Among the most important selling features of an automobile is the quality of its painted finish. For this reason, automobile manufacturers are particularly concerned with producing a high quality exterior finish on today's automobile.
Many of the automobile parts currently used are fabricated from lightweight materials, such as aluminum and plastics, which do not themselves possess a desirable finish, or prematurely lose that finish when exposed to the elements. Various approaches have been taken to providing a high quality automotive paint-like finish to lightweight parts, such as molded plastic parts. One approach which has received considerable attention uses a preformed paint-like film which can be either bonded to a preformed part or applied to a plastic part as it is molded.
One such surfacing film is a paint transfer article described in U.S. Pat. No. 4,818,589. See also Johnson, B., "Development of an Automotive "Paint Film" Concept," SAE Technical Paper Series, 890532, 1989. The paint transfer articles described in the preceding references use standard autobody paints for the coating composition to add the decorative feature to a surfacing film for automobile body parts. Properties of the cited carrier restrict its utility as a protective carrier.
Commonly-owned U.S. Pat. Nos. 4,810,540, 4,931,324 and 4,943,680 describe surfacing films which are formed from liquid cast molecularly unoriented polymer films. The molecularly unoriented polymer films produce high quality, high gloss paint-like finishes on contoured articles such as automobile body parts.
The paint-like coating compositions of the foregoing surfacing films are typically formed by spraying, casting or coating the paint-like layer onto a casting base. The casting base must have uniform texture or gloss, since this texture and gloss is transferred to the surface of the colored surfacing film layer.
The casting base is selected for its stability under a variety of conditions. In general, high tensile strength is required so that the casting base, and consequently the paint-like layer, is not distorted by application of the tension required to advance the casting base through a coating machine. After application of the paint-like coating composition, the coated casting base would be typically run through a heating chamber to remove solvents or to fuse or cure/crosslink the polymeric components of the paint-like coating and so the casting base must have low extensibility at elevated temperature.
Additionally, the solvents of the coating composition may distort or impair the finish of the casting base, and so the base must be substantially solvent resistant. Accordingly, suitable films for the purposes described in the foregoing references are films that are stiff and rigid, resist distortion at elevated temperature, and are unaffected by harsh solvents.
In many applications, the casting base will be left in place on the surfacing film after the surfacing film is manufactured so that it thus serves as a protective carrier layer during shipment and handling and during subsequent application of the film to a substrate.
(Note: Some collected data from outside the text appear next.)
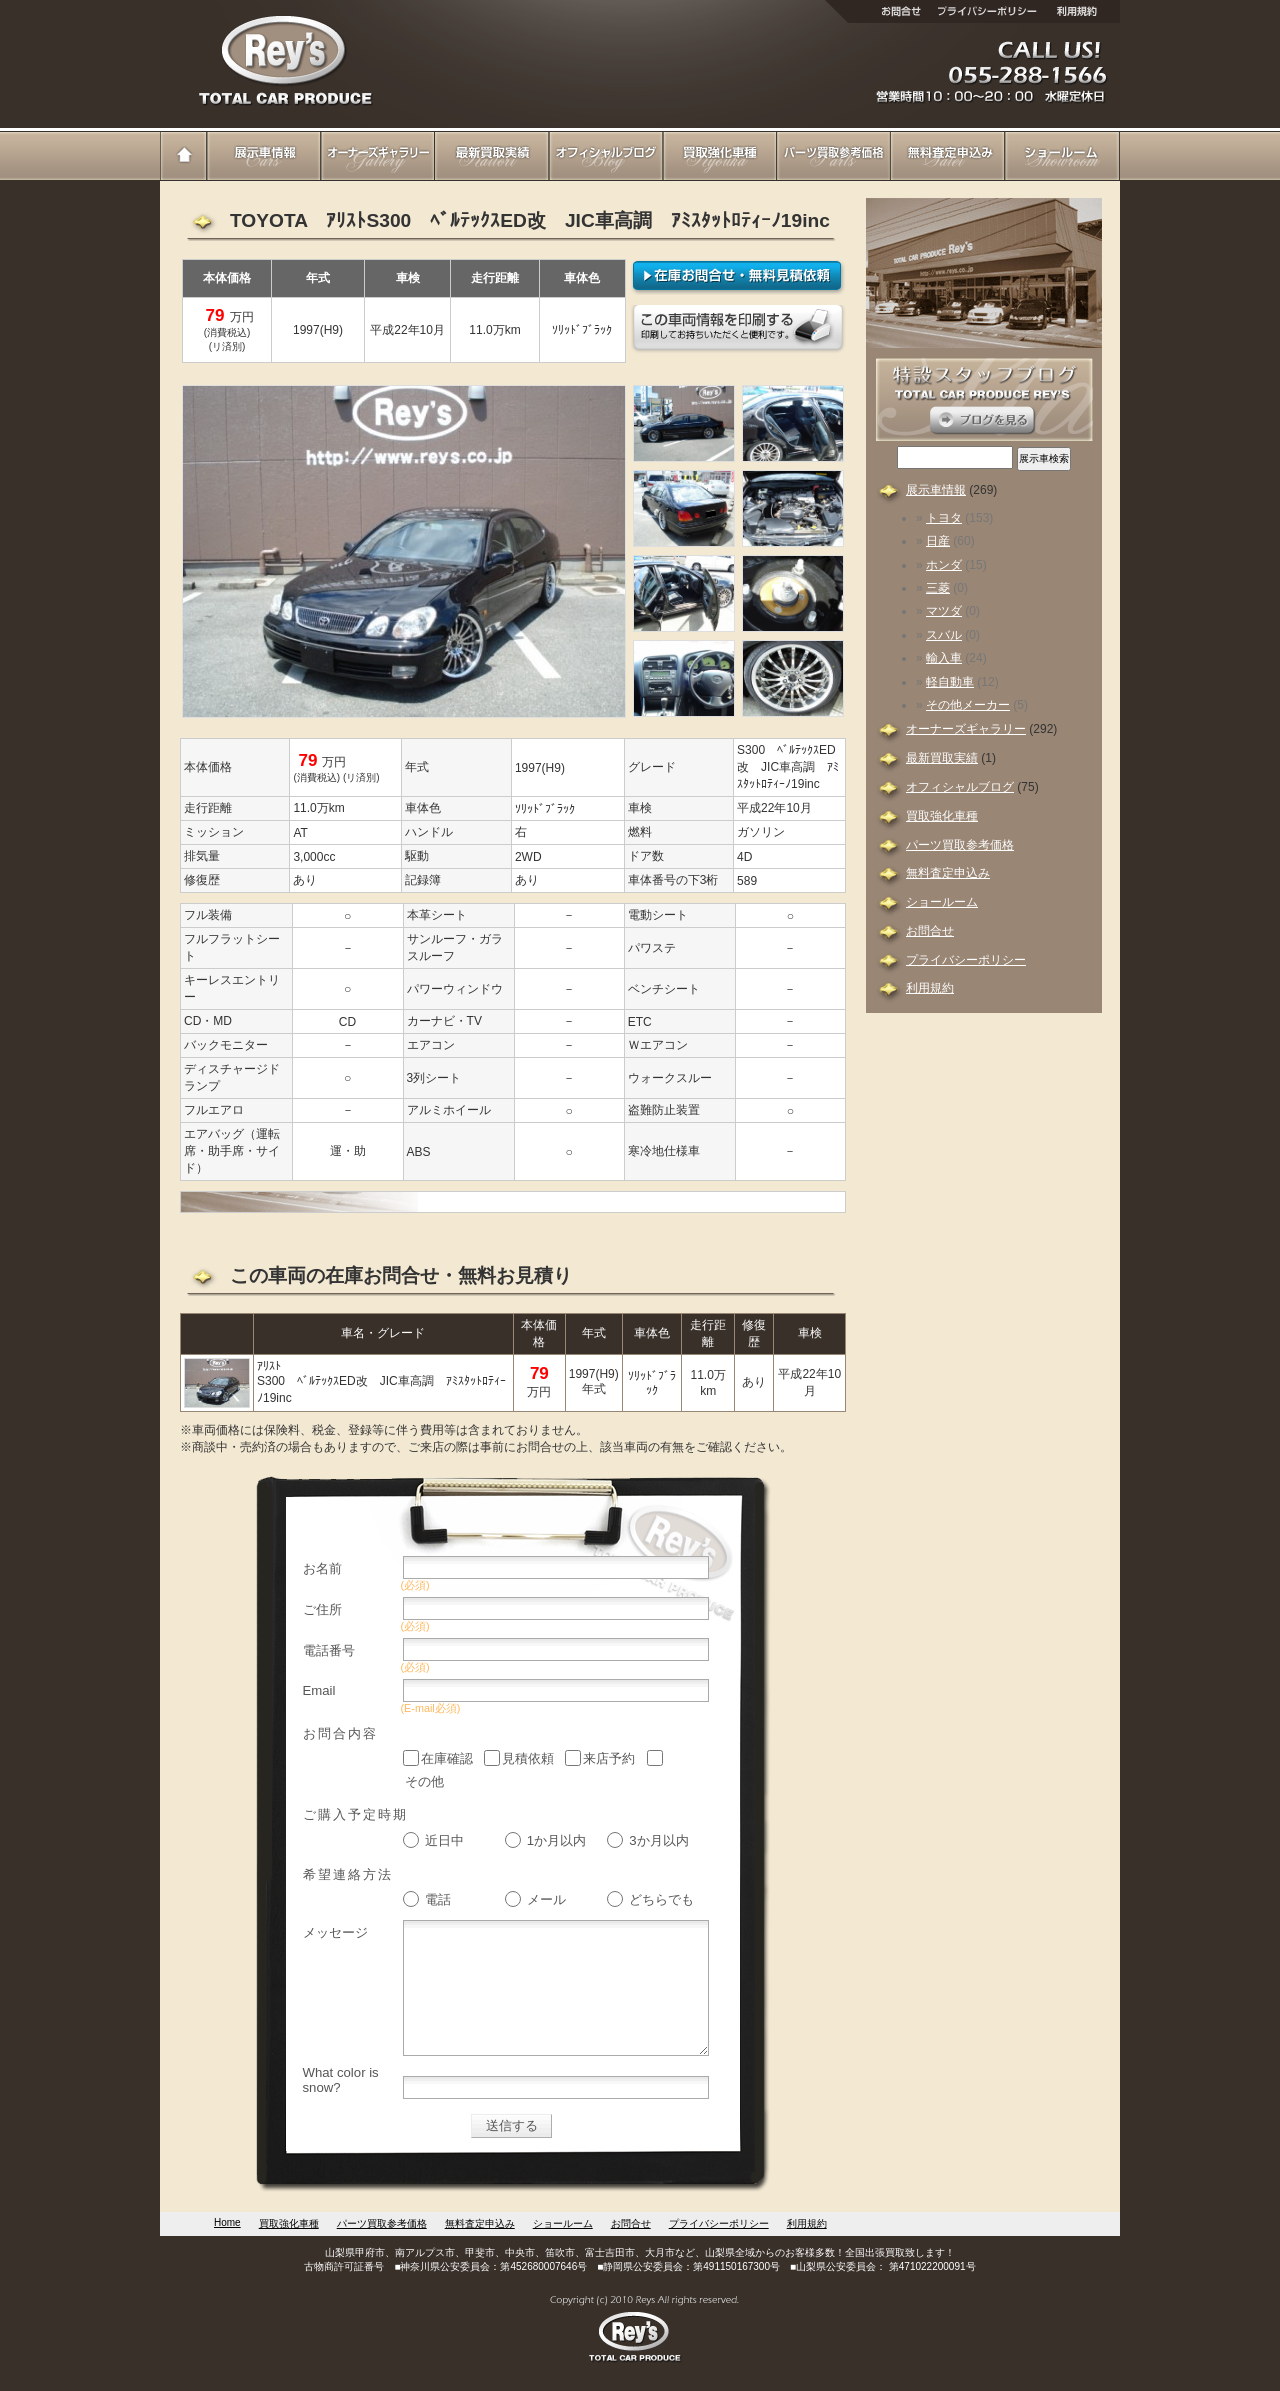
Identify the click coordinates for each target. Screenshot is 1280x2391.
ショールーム (1062, 154)
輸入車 (944, 658)
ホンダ (944, 565)
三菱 (938, 588)
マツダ (944, 611)
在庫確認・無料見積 (738, 277)
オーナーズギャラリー (378, 154)
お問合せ (930, 931)
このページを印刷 (738, 330)
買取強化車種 (720, 154)
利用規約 (930, 988)
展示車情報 (264, 154)
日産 (938, 541)
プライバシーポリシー (966, 960)
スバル (944, 635)
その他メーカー (968, 705)
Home (183, 154)
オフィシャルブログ (606, 154)
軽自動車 (950, 682)
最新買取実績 (492, 154)
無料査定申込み (948, 154)
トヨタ (944, 518)
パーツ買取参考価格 (834, 154)
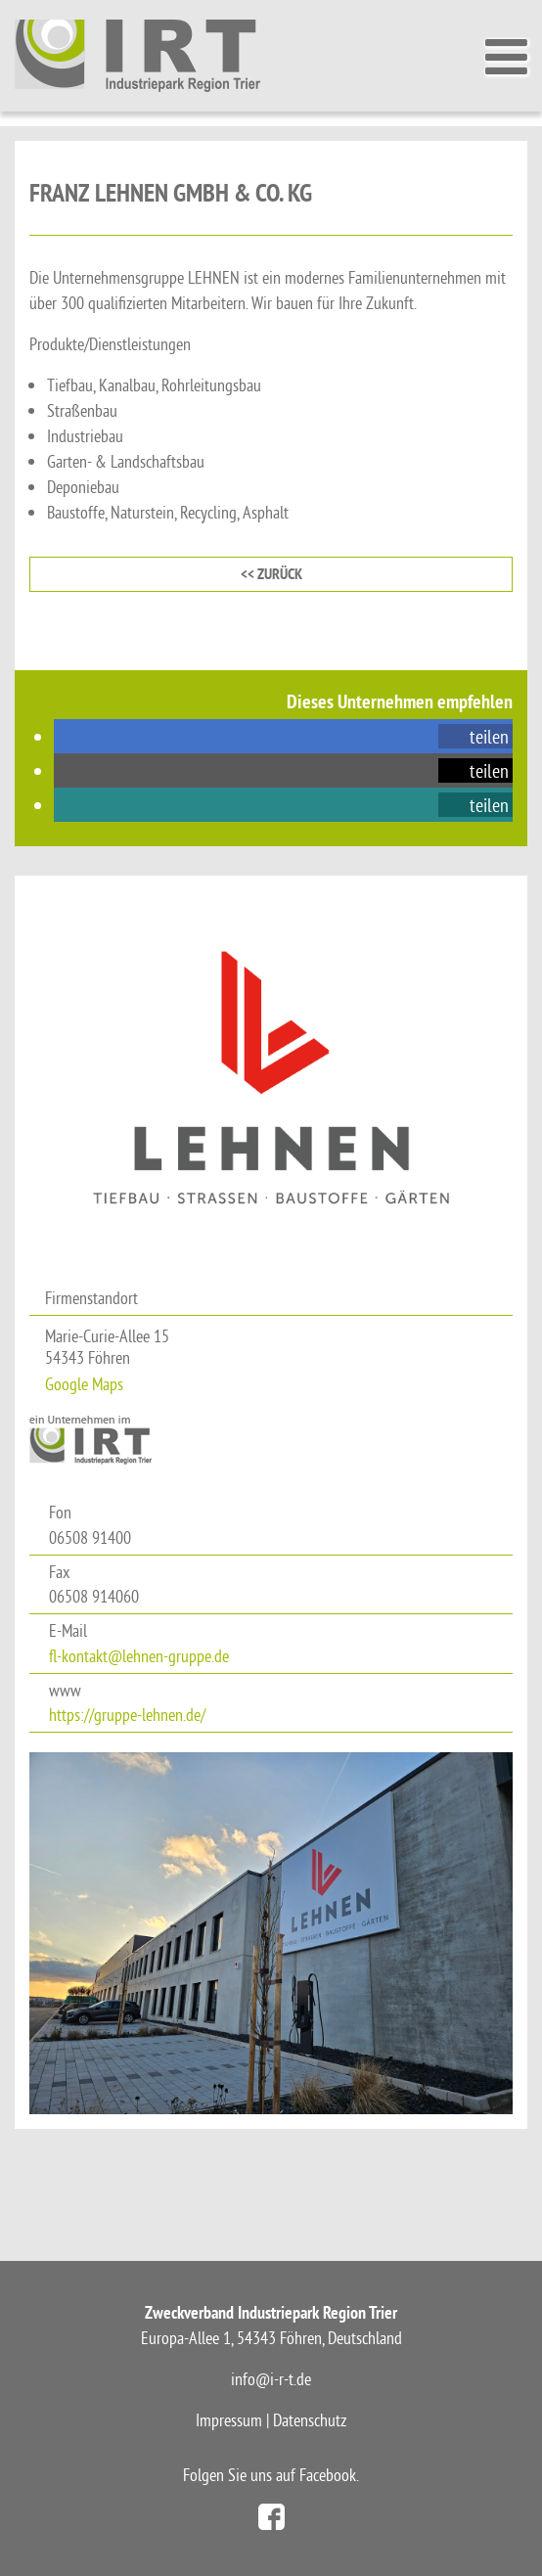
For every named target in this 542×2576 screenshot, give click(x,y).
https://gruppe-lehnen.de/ (127, 1714)
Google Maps (84, 1384)
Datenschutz (309, 2420)
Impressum (229, 2420)
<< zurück (271, 574)
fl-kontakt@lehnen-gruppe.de (139, 1656)
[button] (475, 736)
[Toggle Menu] (504, 57)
In such applications, the carrier layer should be sufficiently flexible and extensible to conform intimately to the contours of the substrate. Such conformation may be enhanced by the application of heat, i.e. the carrier layer can be thermoformed.
The thermoformability of these carrier layers, however, is substantially limited. This is because the physical properties (e.g., low extensibility at elevated temperature) which make a film a good casting base are the very properties which would serve to restrict thermoformability if the film is to later serve as a carrier layer. Accordingly, the carrier layers of the foregoing references necessarily have restricted thermoformability. Carrier layers with restricted thermoformability may be suitably employed in applications where the amount of stretching or drawing is limited, but they produce defects such as cracking, wrinkling, crazing, and blushing when subjected to higher degrees of drawing or stretching by thermoforming and such films do not conform to replicate the mold surface. Because of the intimate proximity of the carrier layer and the paint-like layer, those defects are transferred to the paint-like layer, adversely affecting its value as a decorative feature of an article.